Italian right-wing homosexual writer Nino Spirlì doesn’t like the new fashion of “emasculating” the males, because he likes them, but not like this. Piece translated in exclusive for F&FW.
Then, they found out the Linetti Gel to fix their hair and make them shine. Then, the barbers started dying black (red, I’d say) sideburns and eyebrows of the most mature and vain.
During the seventies the children of the flowers used to smell like dead goats in the Sahara. A dim light of hope for the resurrection of the old fashioned male…
But the nineties started spraying unisex perfumes over all the bodies, without exclusion: from the worker to the lawyer, from the truck driver to the priest, passing through the architect, the surgeon, the patient laid on the couch of the operating theatre. Even the dead and the gravedigger smelled of perfume. A phoen of perfume, a monsoon of perfume, a hurricane of perfume began to hit all the male gender of the human species.
Damned, at last, that 2.0, that made the Male sink into the abyss of laxity with all his testosterone. An army of hetero-faggots hit the planet.
Depilated till the inside of the buttocks, you can’t find a hair on the body of the males not even if you pay it in gold. The remove everything: eyebrows, hair of the nose, of the ears, beard, moustache, armpit’s hair, the ones on the chest, on the shoulders, the back, the buttocks, the pubis, the thighs, and legs and toe-fingers. They courageously arrive at the scrotus. If they could they would act on the intestinal villi.

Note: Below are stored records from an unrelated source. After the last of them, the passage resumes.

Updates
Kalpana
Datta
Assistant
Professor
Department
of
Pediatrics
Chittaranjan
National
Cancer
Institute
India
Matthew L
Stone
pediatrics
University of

They use make up on skin spots and on the shadows under the eyes. They know more than an old slut about rouge and foundation. Many dare the “coloured lip balm”.

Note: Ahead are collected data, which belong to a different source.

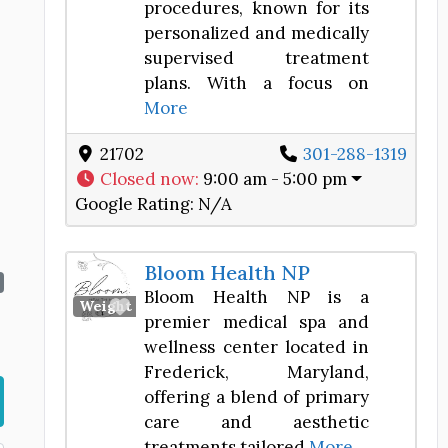
procedures, known for its
personalized and medically
supervised treatment
plans. With a focus on
More
.
21702
301-288-1319
Closed now
:
9:00 am - 5:00 pm
Google Rating:
N/A
Bloom Health NP
Bloom Health NP is a
Favorite
Weight Loss Center
premier medical spa and
wellness center located in
Frederick, Maryland,
offering a blend of primary
care and aesthetic
treatments tailored
More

The cyborg put coloured contact lens on the iris and transform themselves, in a flash, into horrid human muppets.
I saw nails varnished red and black, earrings and fans even more exaggerated than mine. And they swear they are not fags. Fags who, by the way, show off hair on the face and on the chest as if they were wearing a fur of silver minks and foxes died by electric shock.
How do people change, I thought last night, sat under the verandah of a well known café in the via Marina of Reggio Calabria. Once upon a time men used to talk about “hair” (meant as pussy et. sim.), nowadays they exchange the addresses of the esthetic centres where they can make their personal superfluous be eradicated with warm wax.
A shame as long as the Boot (Italy Ed.)!
As long, I’d say, as the fantasy of some cunning fellow who’s “fagotising” them in entire platoons to be able to make a profit from it.
And, so, the last stunt: silk and lace lingerie for men.
I, if it comes to me one who under the jeans displays a culotte, will kick his ass until the depilated hair grow back again! Even less (so to anticipate some turds who were about to write it)am I ready to wear it myself, the lingerie frou-frou.
The last rubbish of the fashion must be discouraged now, before it reaches the ears of the youngest, who could memorize it in their DNA.
Women control their husbands, soldiers do it with their comrades, university students teach it to the prof.s and the prof.s turn down even the best students, if down under they hide a frivolitè lace or even only a more prudish St. Gallen.
Delation, in these cases, saves a life. Human.